I'm doing a resistance study on connections between two parts in solidworks simulation. But the result doesn't seem strange to me:
With class 8.8 screws I get a safety factor of 1.8 compared to its elastic limit (which is not much)
Then, no matter if I put 10.9 or 12.9, by adapting the resistance/elastic limit/torque parameters, I get the same result :/
Basically, the more the class of the screw increases (and therefore the elastic limit), the greater the torque to be applied for tightening, so the strength of the screw doesn't really increase?
Is there anything I didn't consider? What do you think?
If the resistance of the screw increases: the applied force increases over a constant section so the stress increases, it is the safety coef that is constant, which is consistent.

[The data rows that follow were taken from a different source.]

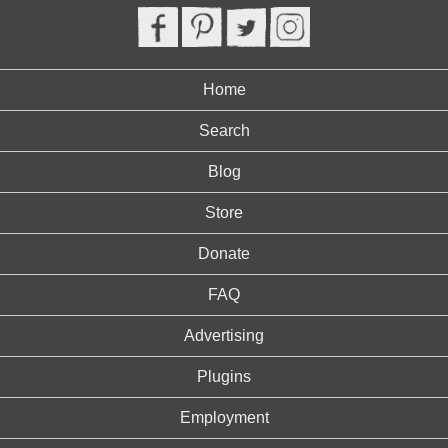
Home
Search
Blog
Store
Donate
FAQ
Advertising
Plugins
Employment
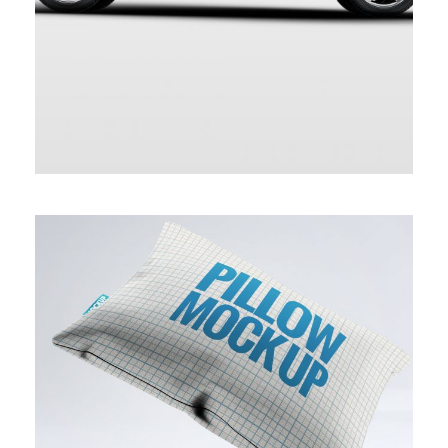
BLUE MODERN PILLOW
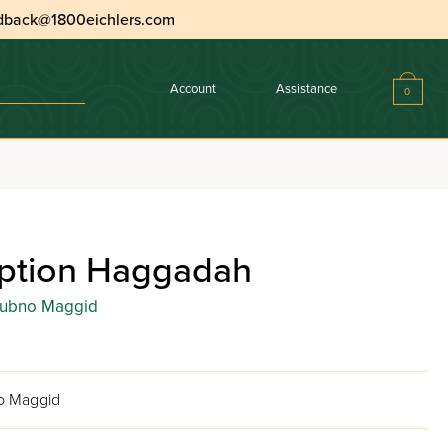
dback@1800eichlers.com
Account
Assistance
0
ption Haggadah
Dubno Maggid
o Maggid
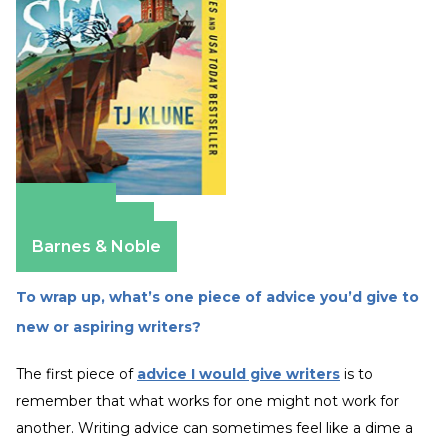
Amazon
Apple Books
Barnes & Noble
To wrap up, what’s one piece of advice you’d give to
new or aspiring writers?
The first piece of
advice I would give writers
is to
remember that what works for one might not work for
another. Writing advice can sometimes feel like a dime a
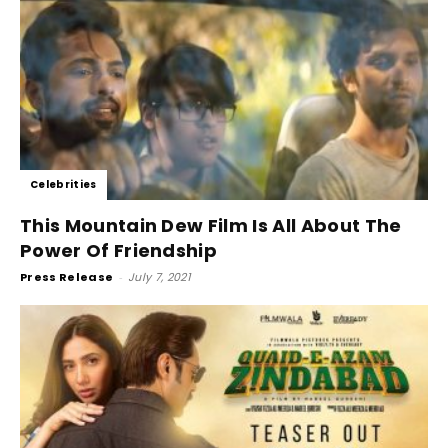
Celebrities
This Mountain Dew Film Is All About The
Power Of Friendship
Press Release
-
July 7, 2021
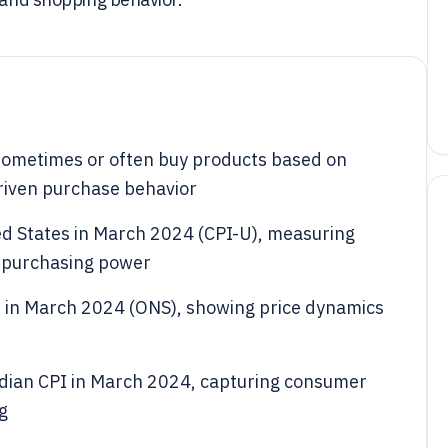
ometimes or often buy products based on
driven purchase behavior
ted States in March 2024 (CPI-U), measuring
o purchasing power
 UK in March 2024 (ONS), showing price dynamics
dian CPI in March 2024, capturing consumer
g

While waiting for the more detailed answer from @Zozo_mpour simulation pro, I have the impression that there is a wolf in your study, can you detail the exact objective of your study?
We had a class 8.8 screw breakage on an installed equipment, I am trying to see if the replacement of these screws in higher classes would be enough. It's a piece of equipment that undergoes regular starts, I think the breakage is due to the fatigue of the bindings.

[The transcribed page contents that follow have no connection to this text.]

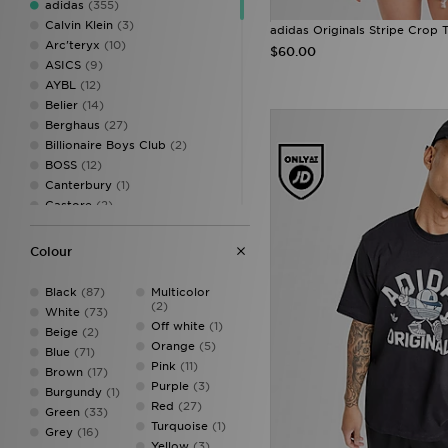
adidas
(355)
1516
(6)
Calvin Klein
(3)
adidas Originals Stripe Crop T
XS
(144)
Arc'teryx
(10)
$60.00
S
(192)
ASICS
(9)
M
(185)
AYBL
(12)
L
(166)
Belier
(14)
XL
(158)
Berghaus
(27)
XXL
(135)
Billionaire Boys Club
(2)
XXXL
(49)
BOSS
(12)
Canterbury
(1)
Castore
(2)
Criminal Damage
(4)
DAILYSZN
(5)
Colour
EA7
(12)
EA7 Emporio Armani
(10)
Black
(87)
Multicolor
Ellesse
(8)
(2)
White
(73)
FABLETICS
(17)
Off white
(1)
Beige
(2)
Fred Perry
(31)
Orange
(5)
Blue
(71)
GRIID
(1)
Pink
(11)
Brown
(17)
G-STAR
(21)
Purple
(3)
Burgundy
(1)
HOKA
(1)
Red
(27)
Green
(33)
Hoodrich
(67)
Turquoise
(1)
Grey
(16)
Hummel
(3)
Yellow
(3)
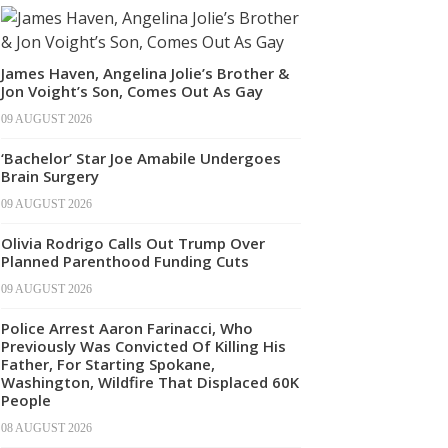
James Haven, Angelina Jolie’s Brother &
Jon Voight’s Son, Comes Out As Gay
09 AUGUST 2026
‘Bachelor’ Star Joe Amabile Undergoes
Brain Surgery
09 AUGUST 2026
Olivia Rodrigo Calls Out Trump Over
Planned Parenthood Funding Cuts
09 AUGUST 2026
Police Arrest Aaron Farinacci, Who
Previously Was Convicted Of Killing His
Father, For Starting Spokane,
Washington, Wildfire That Displaced 60K
People
08 AUGUST 2026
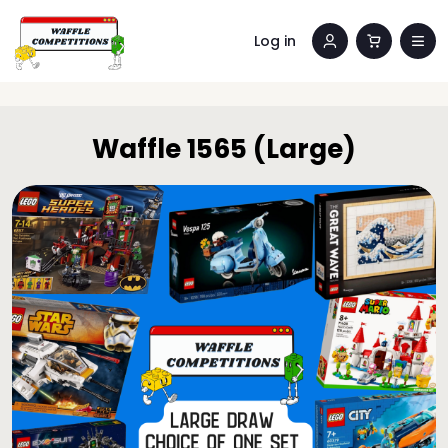
Log in
Waffle 1565 (Large)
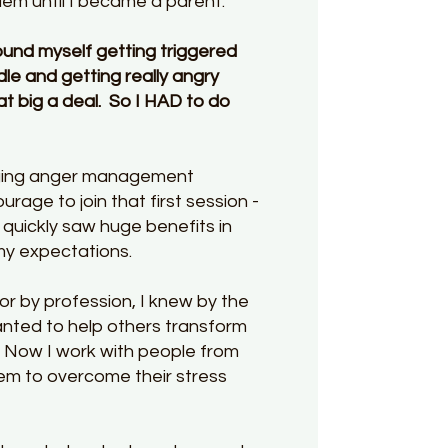
blem until I became a parent.
und myself getting triggered
ndle and getting really angry
at big a deal. So I HAD to do
anging anger management
urage to join that first session -
 quickly saw huge benefits in
 my expectations.
or by profession, I knew by the
anted to help others transform
. N
ow I work with people from
them to overcome their stress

OK, so I think your simulation is misdirected I'm not a simulation specialist, so I couldn't guide you on the software, but from a mechanical point of view, it's not increasing the tightening torque that will solve the problem. What you need to do is determine the force that is exerted on your screw and perhaps look at the mounting method (use of threadlock or other anti-loosening device).

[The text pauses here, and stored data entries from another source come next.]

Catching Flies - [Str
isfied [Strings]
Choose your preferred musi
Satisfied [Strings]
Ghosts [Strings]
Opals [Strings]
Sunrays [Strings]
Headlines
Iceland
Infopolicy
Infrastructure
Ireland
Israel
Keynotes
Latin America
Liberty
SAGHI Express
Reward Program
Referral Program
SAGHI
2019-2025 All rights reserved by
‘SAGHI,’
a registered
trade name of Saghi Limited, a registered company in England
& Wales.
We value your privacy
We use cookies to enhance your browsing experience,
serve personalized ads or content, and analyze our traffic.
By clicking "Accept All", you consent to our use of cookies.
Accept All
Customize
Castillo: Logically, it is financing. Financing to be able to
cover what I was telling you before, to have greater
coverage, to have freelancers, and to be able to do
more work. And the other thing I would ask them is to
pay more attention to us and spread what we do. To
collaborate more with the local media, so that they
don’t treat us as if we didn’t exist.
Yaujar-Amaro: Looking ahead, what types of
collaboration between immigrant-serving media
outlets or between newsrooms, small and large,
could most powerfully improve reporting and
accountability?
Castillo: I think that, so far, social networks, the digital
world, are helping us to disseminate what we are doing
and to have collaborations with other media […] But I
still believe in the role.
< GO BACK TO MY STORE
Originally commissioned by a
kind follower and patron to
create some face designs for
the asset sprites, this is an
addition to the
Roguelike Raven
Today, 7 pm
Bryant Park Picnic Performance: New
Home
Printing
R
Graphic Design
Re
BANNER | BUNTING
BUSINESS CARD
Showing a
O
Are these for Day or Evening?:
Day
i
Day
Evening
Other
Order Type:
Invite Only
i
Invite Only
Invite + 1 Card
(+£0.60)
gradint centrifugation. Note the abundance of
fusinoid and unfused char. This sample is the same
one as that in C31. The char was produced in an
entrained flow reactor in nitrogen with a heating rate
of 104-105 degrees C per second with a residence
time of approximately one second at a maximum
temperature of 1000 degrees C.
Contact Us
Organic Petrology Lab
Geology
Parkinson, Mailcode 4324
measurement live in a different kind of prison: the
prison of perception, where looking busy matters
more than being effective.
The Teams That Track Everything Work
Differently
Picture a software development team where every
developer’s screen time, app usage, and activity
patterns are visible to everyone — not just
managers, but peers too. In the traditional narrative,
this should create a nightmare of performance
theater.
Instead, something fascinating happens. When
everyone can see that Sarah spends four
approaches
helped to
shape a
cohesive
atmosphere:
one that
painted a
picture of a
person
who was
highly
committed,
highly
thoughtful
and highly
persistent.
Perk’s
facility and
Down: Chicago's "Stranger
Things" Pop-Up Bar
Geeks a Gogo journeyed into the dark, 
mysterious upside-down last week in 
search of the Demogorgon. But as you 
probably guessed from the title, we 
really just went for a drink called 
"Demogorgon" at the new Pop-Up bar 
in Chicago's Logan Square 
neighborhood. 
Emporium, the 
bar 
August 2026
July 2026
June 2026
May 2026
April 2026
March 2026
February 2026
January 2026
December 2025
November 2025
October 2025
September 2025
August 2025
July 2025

It would be necessary to provide details on the conditions of use (numerous starts??? what about inertia and backlash) and breakage and specify how the thread or nut behaved and also the screw (what type, BTR or other), also the conditions of vibration of the part fixed by the screws in question.
In any case, if the part is not in question and only the screw is studied, it is not a simulation in Solidworks. I usually say on this forum among other things that the standards of the screws are known and the conditions ultra-detailed by all the suppliers so if it breaks it means that the elements that presided over the choice have not all been taken into account.
@Stefbeno dealt with a similar subject a few days ago and the solutions he has chosen are to be looked at closely AMHA because there are similarities with your problem.
Can you post your simulation so that at least look at the parameters used.
I just looked at your file and the conditions used for the simulation.
The parameters used for the simulation are incomplete and AMHA will not give anything anyway.
Looking at the big picture (post an image so that our colleagues understand what we are talking about) I would say that because there are three slotted holes (19 mm wide for M12) with large clearances, I would gladly bet on a radial shear of one or more screws.
You don't say anything about the washers and I would like to see their head after the screw breaks.
What I would do to prevent this from happening again, I would put a 6 or 8mm plate in one piece under the screw heads with 12.6 mm holes, knowing that the screw spacing of the motor is known and immutable. In addition, to avoid any loosening (which is the cause of shear) I would put special anti-loosening washers (look at Emile Maurin's reference 74992DP 12 ). I would ensure torque wrench tightening with a suitable tightening according to the screw supplier's recommendations.
For the record, a screw should never work in shear, so at worst, if you use 12.9 screws, you will at least get rid of the shear, but will not solve the fact of unscrewing, or other construction anomalies.
Conclusion : slightly modify the design with a plate and good washers.
If I looked closely at the geared motor, there is a hollow shaft outlet, which means that you have a shaft and that if this shaft is greater than 60 cm, then you have a formidable lever, so no wonder that your screws, in case of loosening, end up working in shear, which is strictly forbidden by the state of the art. Eventually, say more about what happens on the shaft at the output of the geared motor, I give you my ticket that there is no one by the slightest elastic coupling.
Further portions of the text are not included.